EXERCISE INSTRUCTIONS:
In the listing below, a line holding "Monitor at an Affordable Price" and a line holding "Audiophiles" mark the range. Retype both exactly, with all lines between them.

DATA TO EXAMINE:

..............................

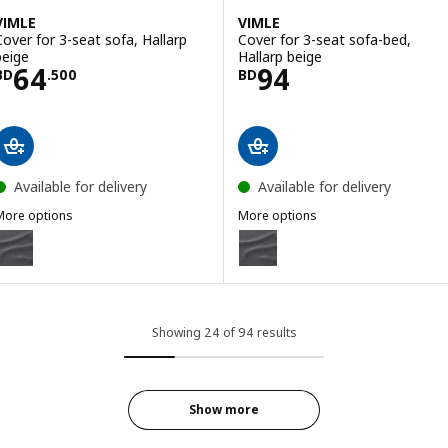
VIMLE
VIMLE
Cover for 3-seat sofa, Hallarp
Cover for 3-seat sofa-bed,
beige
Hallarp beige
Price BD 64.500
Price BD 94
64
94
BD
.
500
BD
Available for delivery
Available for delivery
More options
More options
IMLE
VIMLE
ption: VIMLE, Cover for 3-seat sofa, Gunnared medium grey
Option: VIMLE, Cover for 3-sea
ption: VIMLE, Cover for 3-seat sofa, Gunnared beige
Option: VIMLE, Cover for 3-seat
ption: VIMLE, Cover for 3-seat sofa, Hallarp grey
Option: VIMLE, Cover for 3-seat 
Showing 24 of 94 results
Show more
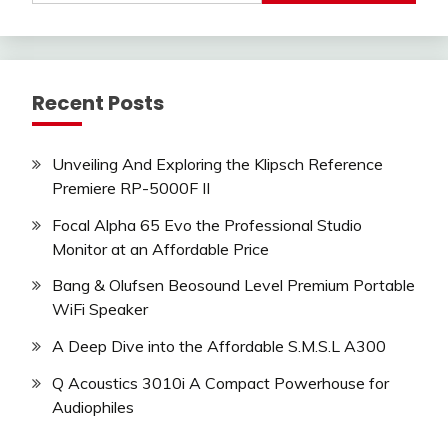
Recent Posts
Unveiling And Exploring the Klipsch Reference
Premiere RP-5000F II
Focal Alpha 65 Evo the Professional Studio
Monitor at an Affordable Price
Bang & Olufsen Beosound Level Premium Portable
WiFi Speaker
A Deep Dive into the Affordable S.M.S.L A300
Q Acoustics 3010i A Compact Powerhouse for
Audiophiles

..............................

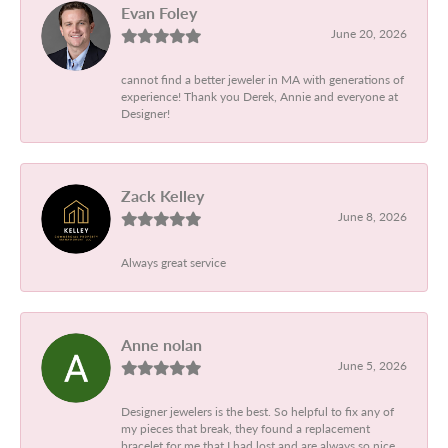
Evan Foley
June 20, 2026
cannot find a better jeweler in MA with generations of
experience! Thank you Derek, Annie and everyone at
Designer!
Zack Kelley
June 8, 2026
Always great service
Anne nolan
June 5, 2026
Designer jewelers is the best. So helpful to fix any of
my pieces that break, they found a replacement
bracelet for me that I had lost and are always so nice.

..............................

WRITTEN RESPONSE:
Monitor at an Affordable Price
Bang & Olufsen Beosound Level Premium Portable
WiFi Speaker
A Deep Dive into the Affordable S.M.S.L A300
Q Acoustics 3010i A Compact Powerhouse for
Audiophiles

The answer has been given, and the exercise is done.